Year 300 (CCC) was a leap year starting on Monday (link will display the full calendar) of the Julian calendar. At the time, it was known as the Year of the Consulship of Constantius and Valerius (or, less frequently, year 1053 Ab urbe condita). The denomination 300 for this year has been used since the early medieval period, when the Anno Domini calendar era became the prevalent method in Europe for naming years.

Events 
 By place 

 Roman Empire 
 Emperor Diocletian begins construction of a palace that will become the city of Split (approximate date). Diocletian, who plans on abdicating, intends to use this palace as his place of retirement.
 Caesar Constantius I wins a victory over the Franks (approximate date).

 Asia 
 The lion becomes extinct from Armenia (approximate date).
 The Yayoi period ends in Ancient Japan (approximate date).
 Wootz steel is developed in India (approximate date).
 The Kama Sutra, an Indian handbook on the art of sexual love, is probably produced around this time by the sage Vatsyayana.
 Micheon becomes ruler of the Korean kingdom of Goguryeo.

 Africa 
 The elephant becomes extinct in North Africa (approximate date).
 The Atlas wild ass becomes extinct (approximate date).

 Mesoamerica 
 The Formative/Preclassic period in Mesoamerica comes to an end (around this year).
 The Mayan civilization reaches its most prolific period, the classic period, in what is now Guatemala, Belize and parts of southern Mexico adjacent to the former two.
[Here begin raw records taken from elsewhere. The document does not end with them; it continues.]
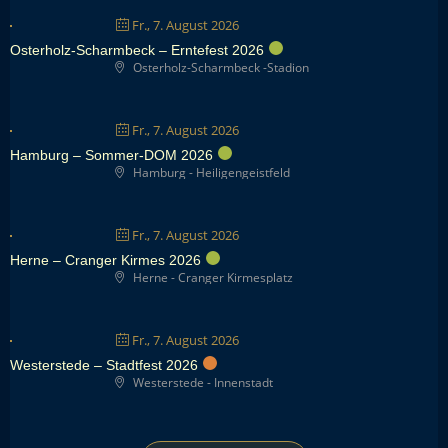
Fr., 7. August 2026
Osterholz-Scharmbeck – Erntefest 2026
Osterholz-Scharmbeck -Stadion
Fr., 7. August 2026
Hamburg – Sommer-DOM 2026
Hamburg - Heiligengeistfeld
Fr., 7. August 2026
Herne – Cranger Kirmes 2026
Herne - Cranger Kirmesplatz
Fr., 7. August 2026
Westerstede – Stadtfest 2026
Westerstede - Innenstadt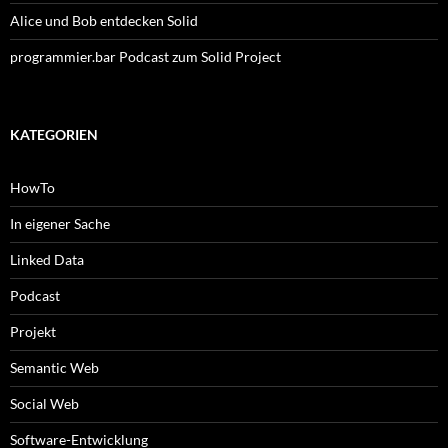
Alice und Bob entdecken Solid
programmier.bar Podcast zum Solid Project
KATEGORIEN
HowTo
In eigener Sache
Linked Data
Podcast
Projekt
Semantic Web
Social Web
Software-Entwicklung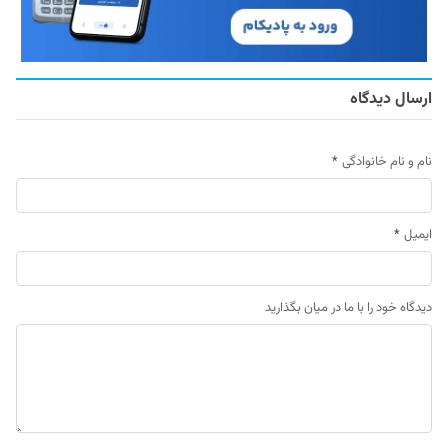
ارسال دیدگاه
نام و نام خانوادگی
*
ایمیل
*
دیدگاه خود را با ما در میان بگذارید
During most of this period, Tikal dominates the Mayan world.

 By topic 

 Art and Science 
 The magnetic compass for navigation is invented in China (approximate date).
 The Panchatantra, a Sanskrit collection of fables and fairy tales, is written in India.
 The Tetrarchs are probably made in Egypt. After 330 they are moved to Constantinople and in 1204 they are installed at the corner of the facade of the St Mark's Basilica, Venice (approximate date).
 Diocletian's Palace, Split, Croatia, is built. Its model is nowadays kept at the Museo della Civilta Romana, Rome.

 Religion 
 Peter of Alexandria becomes Patriarch of Alexandria.
 Possible date of the Codex Vaticanus Graecus 1209 and Codex Sinaiticus, manuscripts of the Bible written in Greek.
 Tiridates III makes his kingdom of Armenia the first state to adopt Christianity as its official religion.
 Approximate date of the Synod of Elvira in Elvira, Spain, which prohibits interaction with Jews, pagans, and heretics.

Births 
 Aemilia Hilaria, Gallo-Roman physician (approximate date)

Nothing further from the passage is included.